## [Provided data]
►

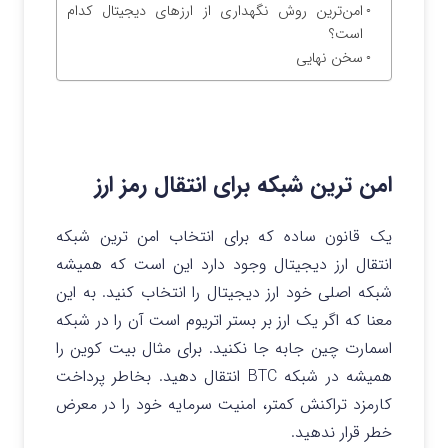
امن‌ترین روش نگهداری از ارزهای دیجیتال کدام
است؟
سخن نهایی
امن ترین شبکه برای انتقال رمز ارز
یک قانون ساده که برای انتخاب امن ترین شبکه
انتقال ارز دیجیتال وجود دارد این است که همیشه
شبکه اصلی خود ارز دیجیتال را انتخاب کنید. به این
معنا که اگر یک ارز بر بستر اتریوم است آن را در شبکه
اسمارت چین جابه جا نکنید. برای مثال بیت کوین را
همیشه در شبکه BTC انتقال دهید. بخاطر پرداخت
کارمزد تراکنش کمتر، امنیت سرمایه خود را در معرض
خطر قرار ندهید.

◄

## [About this exercise]
Please copy out every line of the preceding listing that carries "همیشه".

## [Problem solution]
انتقال ارز دیجیتال وجود دارد این است که همیشه
همیشه در شبکه BTC انتقال دهید. بخاطر پرداخت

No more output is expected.